_What you will do_: Using the records below, filter out every line that lacks "pixel" and copy the rest.

_Material for this exercise_:
########

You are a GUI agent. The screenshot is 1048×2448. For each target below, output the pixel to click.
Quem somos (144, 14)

########

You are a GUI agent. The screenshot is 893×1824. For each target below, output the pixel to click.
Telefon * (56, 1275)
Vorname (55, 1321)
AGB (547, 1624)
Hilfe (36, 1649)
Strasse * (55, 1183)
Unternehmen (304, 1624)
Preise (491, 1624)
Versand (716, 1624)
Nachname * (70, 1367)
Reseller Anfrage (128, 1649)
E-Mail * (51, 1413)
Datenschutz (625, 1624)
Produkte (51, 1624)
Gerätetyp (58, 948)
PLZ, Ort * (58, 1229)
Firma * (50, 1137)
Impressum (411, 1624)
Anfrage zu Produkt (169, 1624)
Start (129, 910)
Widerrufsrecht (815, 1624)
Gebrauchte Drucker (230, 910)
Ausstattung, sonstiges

########

_Answer for the task_:
You are a GUI agent. The screenshot is 1048×2448. For each target below, output the pixel to click.
You are a GUI agent. The screenshot is 893×1824. For each target below, output the pixel to click.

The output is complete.